Material to process
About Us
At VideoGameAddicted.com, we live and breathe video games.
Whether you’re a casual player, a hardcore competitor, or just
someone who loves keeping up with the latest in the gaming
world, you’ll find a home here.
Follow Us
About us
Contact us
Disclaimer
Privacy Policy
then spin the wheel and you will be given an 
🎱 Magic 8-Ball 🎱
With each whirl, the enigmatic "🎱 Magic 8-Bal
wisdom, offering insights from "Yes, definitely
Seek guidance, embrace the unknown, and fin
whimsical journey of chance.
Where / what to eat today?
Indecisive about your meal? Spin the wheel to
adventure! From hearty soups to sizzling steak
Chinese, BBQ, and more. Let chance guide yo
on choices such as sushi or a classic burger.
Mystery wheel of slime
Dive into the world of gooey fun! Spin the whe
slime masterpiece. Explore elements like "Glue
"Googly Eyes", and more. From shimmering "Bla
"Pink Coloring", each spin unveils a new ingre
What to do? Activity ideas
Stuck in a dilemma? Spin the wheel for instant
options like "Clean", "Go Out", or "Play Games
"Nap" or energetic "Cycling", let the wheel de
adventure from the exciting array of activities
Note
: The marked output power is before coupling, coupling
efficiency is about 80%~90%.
---
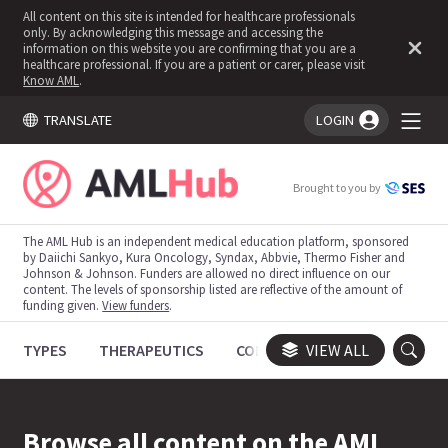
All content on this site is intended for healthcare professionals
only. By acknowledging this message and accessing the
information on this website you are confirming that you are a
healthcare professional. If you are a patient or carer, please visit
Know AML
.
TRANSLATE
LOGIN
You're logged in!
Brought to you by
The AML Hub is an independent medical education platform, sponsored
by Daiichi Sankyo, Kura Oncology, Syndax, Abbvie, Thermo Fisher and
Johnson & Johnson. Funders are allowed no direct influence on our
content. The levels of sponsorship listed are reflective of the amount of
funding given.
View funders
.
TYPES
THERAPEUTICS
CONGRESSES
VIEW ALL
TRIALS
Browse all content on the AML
...
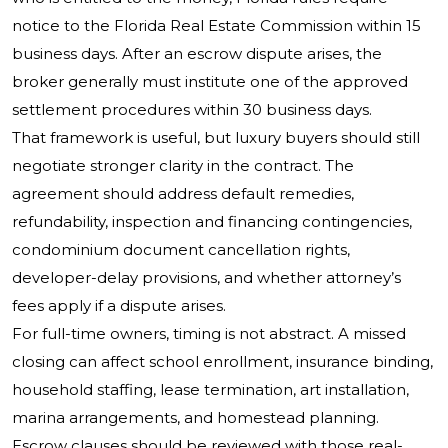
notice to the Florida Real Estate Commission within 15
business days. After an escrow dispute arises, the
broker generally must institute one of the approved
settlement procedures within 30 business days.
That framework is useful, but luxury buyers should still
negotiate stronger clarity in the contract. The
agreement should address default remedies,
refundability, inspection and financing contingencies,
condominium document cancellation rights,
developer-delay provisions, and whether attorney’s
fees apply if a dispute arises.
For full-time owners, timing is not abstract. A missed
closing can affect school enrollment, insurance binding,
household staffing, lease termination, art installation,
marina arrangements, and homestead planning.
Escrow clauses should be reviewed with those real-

Work to complete
Output the lines above between the one holding "Chinese, BBQ, and more. Let chance guide yo" and the one holding "adventure from the", inclusive, with nothing before or after them.

Answer for the task
Chinese, BBQ, and more. Let chance guide yo
on choices such as sushi or a classic burger.
Mystery wheel of slime
Dive into the world of gooey fun! Spin the whe
slime masterpiece. Explore elements like "Glue
"Googly Eyes", and more. From shimmering "Bla
"Pink Coloring", each spin unveils a new ingre
What to do? Activity ideas
Stuck in a dilemma? Spin the wheel for instant
options like "Clean", "Go Out", or "Play Games
"Nap" or energetic "Cycling", let the wheel de
adventure from the exciting array of activities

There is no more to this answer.